De standaards die je er voor 1.500 euro bij koopt en de O/Babies op de juiste hoogte brengen (wanneer je iets anders gebruikt, zorg er in ieder geval voor dat de tweeters zich nog onder de hoogte van je oren in de luisterstoel c.q. bank bevinden) zijn van massief eikenhout en zien er – net als de luidsprekers zelf – uit als een meubelstuk, niet als een technische constructie. De speakers zet je er los bovenop. Staat het geheel niet met alle vier pootjes op de grond, dan raadt de handleiding aan om onder een ervan een stukje papier, een stuk van een bierviltje of zo te plaatsen. De poort zit aan de achterkant, dus een beetje afstand tot de muur is wel gewenst, maar dat hoef je ook niet te overdrijven. De luidsprekers links en rechts van je audio- of TV-meubel plaatsen, enigszins op de luisterplaats (twee meter afstand is vanwege de kleine afstand tussen beide luidsprekerunits ruim voldoende) uitrichten, aansluiten en het grote genieten kan beginnen. Geen woonkamer zo klein of er is een optimale opstelling binnen bereik.

Met elke versterker die we probeerden – een bescheiden 'lifestyle' streamingversterker van Electrocompaniet, een hybride Copland CSA-28 die al bijna 'vintage' te noemen is, maar nog steets zijn mannetje staat en een voor/eindversterkercombinatie bestaande uit een 'custom' Pink Faun Tube Pre met Audio Note (UK) Quest single ended 300B monoblokken - werden de O/Babies direct vrienden, al vermoeden we dat die laatsten met 9 Watt (bergaf en cafe in zicht...) in heel grote ruimtes misschien niet heel veel geluidsdruk genereren voor ze buiten adem raken.
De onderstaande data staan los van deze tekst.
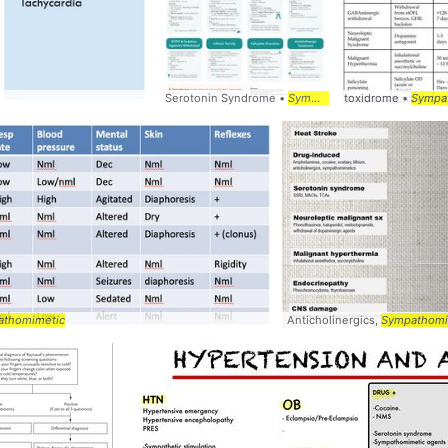
Serotonin Syndrome •
Sympathomimetic
toxidrome •
Sympa
athomimetic
Anticholinergics,
Sympathomi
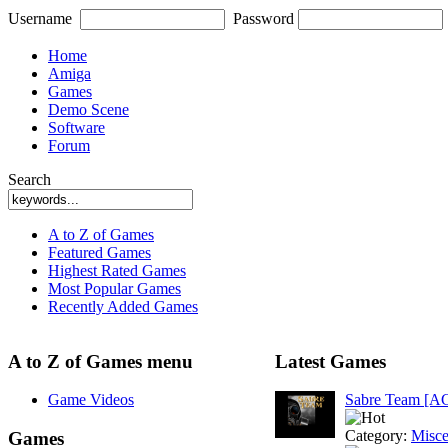
Username
Password
Home
Amiga
Games
Demo Scene
Software
Forum
Search
A to Z of Games
Featured Games
Highest Rated Games
Most Popular Games
Recently Added Games
A to Z of Games menu
Latest Games
Game Videos
Sabre Team [A
Category:
Misce
Games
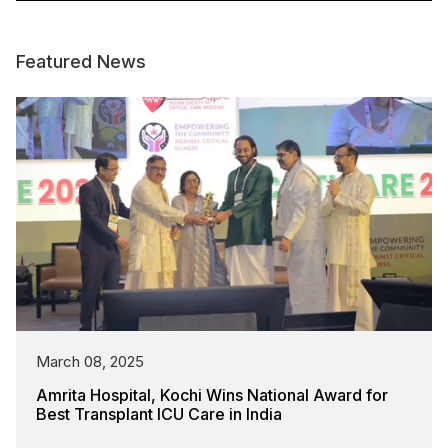
Featured News
March 08, 2025
Amrita Hospital, Kochi Wins National Award for
Best Transplant ICU Care in India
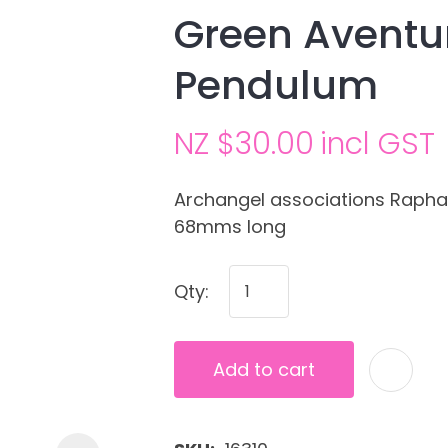
Green Aventur
Pendulum
NZ $30.00
incl GST
Archangel associations Raphael
68mms long
Ask us a
question
Qty:
Add to cart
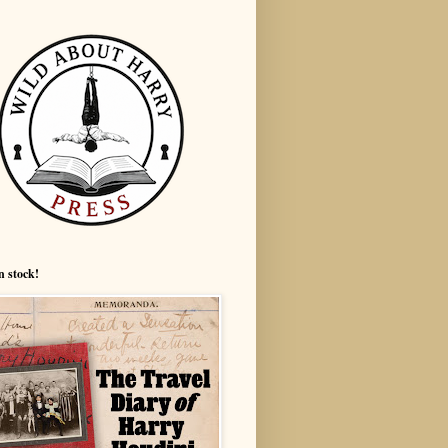
n stock!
Maar daar zijn de O/Babies sowieso niet in eerste instantie voor bedoeld.

Met de Electrocompaniet – die niet over normale luidsprekeruitgangen beschikt, maar aangesloten wordt met een ´blokje´ waarin de naakte luidsprekerkabel met schroefklemmetjes wordt bevestigd – gebruikten we Van den Hul The Clearwater (voor duidelijk onder tien euro per meter nog altijd een prima koop), de andere versterkers werden met Audioquest Rocket 44 luidsprekerkabels aangesloten, alle andere kabels kwamen ook van Audioquest. Ook hier kunnen we niet zo snel een kabel van enige kwaliteit bedenken, die met de DeVores ´echt niet kan´. Je hoort de verschillen in de aanpak van de diverse kabelfabrikanten, maar de luidspreker zelf voegt er niet op een dusdanige manier zijn eigen ´sausje´ aan toe, dat de optelsom te veel de ene of de andere richting op dreigt te gaan. Zoals bij alle luidsprekers van het merk het geval is, stelt de O/Baby met zijn rendement van 90 dB en vriendelijke impedantieverloop geen enkele fatsoenlijke versterker voor problemen. Het enige verschil met de ´grote´ Orangutans is, dat je met die laatste luider kan spelen.
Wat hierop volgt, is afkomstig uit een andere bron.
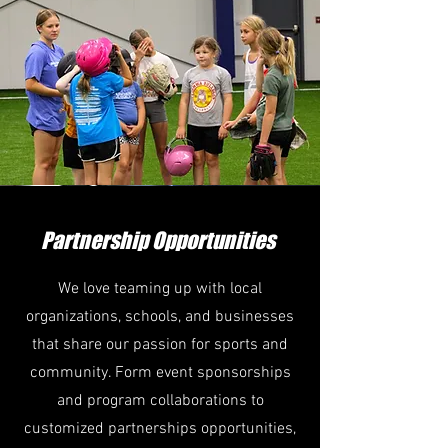
Partnership Opportunities
We love teaming up with local
organizations, schools, and businesses
that share our passion for sports and
community. Form event sponsorships
and program collaborations to
customized partnerships opportunities,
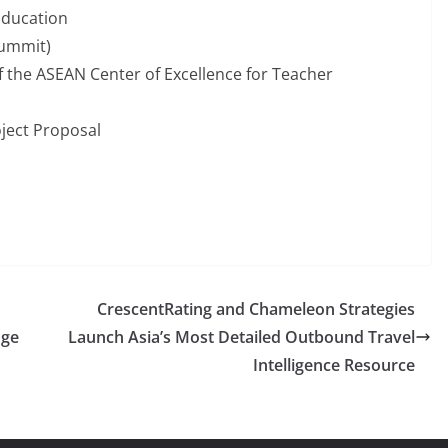
Education
Summit)
 the ASEAN Center of Excellence for Teacher
ject Proposal
CrescentRating and Chameleon Strategies
nge
Launch Asia’s Most Detailed Outbound Travel
Intelligence Resource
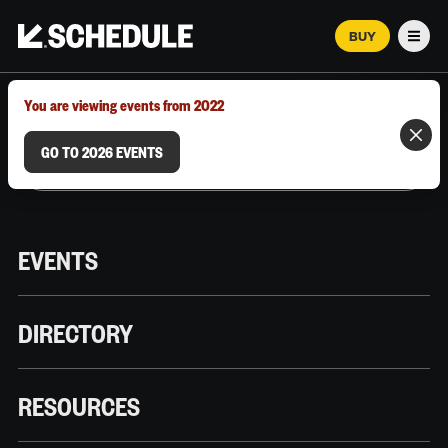
BUY
Men
MARCH 12–18, 2026 | AUSTIN, TX
You are viewing events from 2022
GO TO 2026 EVENTS
EVENTS
DIRECTORY
RESOURCES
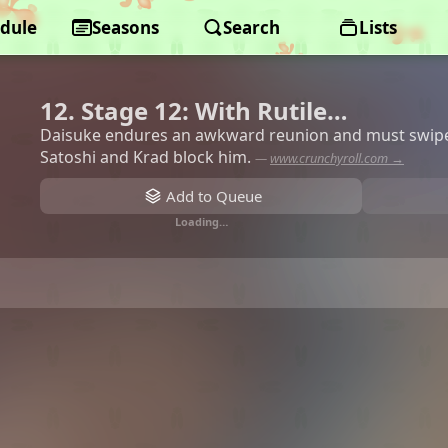
dule
Seasons
Search
Lists
12. Stage 12: With Rutile…
Daisuke endures an awkward reunion and must swipe 
Satoshi and Krad block him.
—
www.crunchyroll.com →
Add to Queue
Loading…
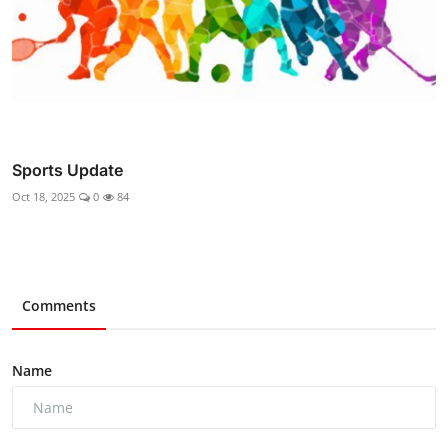
Sports Update
Oct 18, 2025
0
84
Comments
Name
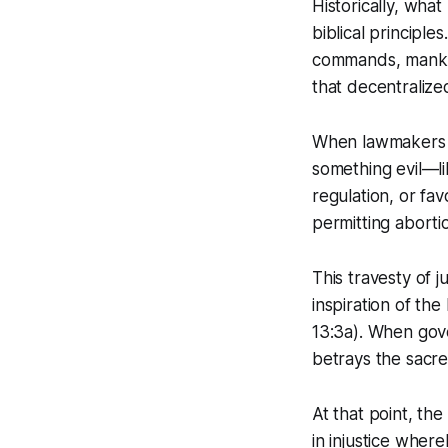
Historically, what
biblical principl
commands, manki
that decentrali
When lawmakers an
something evil—li
regulation, or fav
permitting aborti
This travesty of 
inspiration of the
13:3a). When gove
betrays the sacre
At that point, the
in injustice where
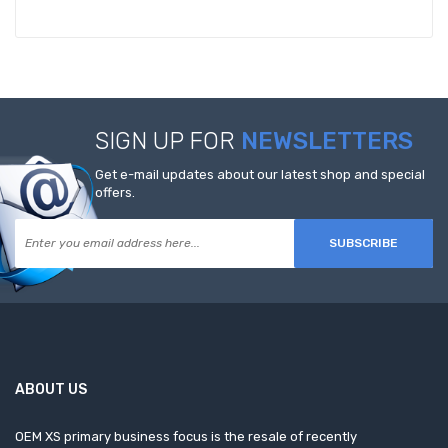
SIGN UP FOR
NEWSLETTERS
Get e-mail updates about our latest shop and special
offers.
SUBSCRIBE
ABOUT US
OEM XS primary business focus is the resale of recently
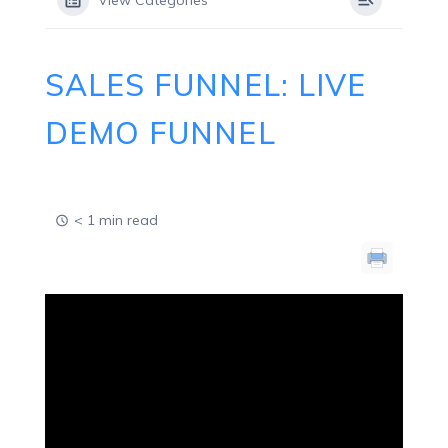
View Categories
SALES FUNNEL: LIVE
DEMO FUNNEL
< 1 min read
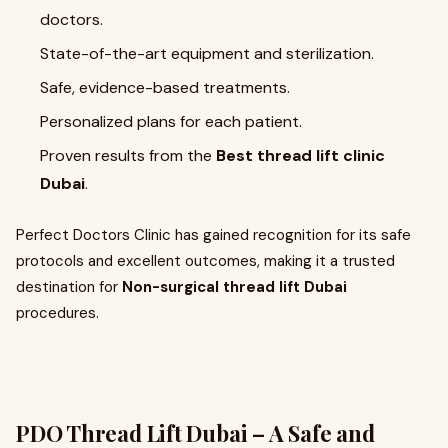
doctors.
State-of-the-art equipment and sterilization.
Safe, evidence-based treatments.
Personalized plans for each patient.
Proven results from the
Best thread lift clinic
Dubai
.
Perfect Doctors Clinic has gained recognition for its safe
protocols and excellent outcomes, making it a trusted
destination for
Non-surgical thread lift Dubai
procedures.
PDO Thread Lift Dubai – A Safe and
Hoe beter de apparatuur die op de O/Babies wordt aangesloten, des te groter en dieper het geluidsbeeld en des te lager de onderste grens van de dynamische range, waardoor details, klankkleur en ruimtelijkheid beter uit de verf komen. Maar het karakter van de ´kleine´ DeVores blijft in alle gevallen overeind.
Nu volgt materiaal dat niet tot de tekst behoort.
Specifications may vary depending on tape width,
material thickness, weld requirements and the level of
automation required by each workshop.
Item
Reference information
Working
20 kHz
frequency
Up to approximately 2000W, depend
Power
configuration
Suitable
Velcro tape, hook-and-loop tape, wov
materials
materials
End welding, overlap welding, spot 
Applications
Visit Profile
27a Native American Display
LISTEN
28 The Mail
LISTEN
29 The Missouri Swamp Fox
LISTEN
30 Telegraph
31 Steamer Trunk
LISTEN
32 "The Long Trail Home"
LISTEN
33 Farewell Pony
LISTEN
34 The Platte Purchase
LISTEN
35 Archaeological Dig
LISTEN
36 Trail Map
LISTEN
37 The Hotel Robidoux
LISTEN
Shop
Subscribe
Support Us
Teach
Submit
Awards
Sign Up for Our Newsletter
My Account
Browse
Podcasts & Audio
Dat karakter omschrijven is nog niet eens zo makkelijk. Het klinkt vriendelijk, ontspannend, rijk aan klankkleuren en het geluidbeeld is groter dan je op basis van het formaat van de luidsprekers zou vermoeden, maar het is tegelijkertijd sprankelend, dynamisch, snel en ´schoon´. Omdat de hogetonenweergever van oorsprong een supertweeter is, loopt het hoog volgens specificatie tot ver buiten het normale gehoorbereik door; er is veel detail en ´lucht´ tussen de instrumenten hoorbaar. En toch wordt het nooit koud, analytisch, vermoeiend en al helemaal niet agressief. Het laag loopt natuurlijk niet oneindig ver door, maar het is in een kleinere tot gemiddelde huiskamer heel eenvoudig een situatie te bereiken die je als ´precies goed´ ervaart – geen gedreun of gebonk, maar ook niet slank of amechtig, in volstrekte balans met de octaven erboven, met veel definitie, rijkdom en ´punch´ – veel meer dan je op basis van de afmetingen van de luidsprekerunit zelf verwacht. Hier spelen het relatief grote kastvolume en de geslaagde afstemming van de basreflexpoort waarschijnlijk een belangrijke rol.

De O/Babies klinken bovenal zo natuurlijk, de stemmen en instrumenten staan zo overtuigend fysiek in de ruimte, dat je je als vanzelf gaat afvragen of ´meer´ niet in veel opzichten ´minder´ is.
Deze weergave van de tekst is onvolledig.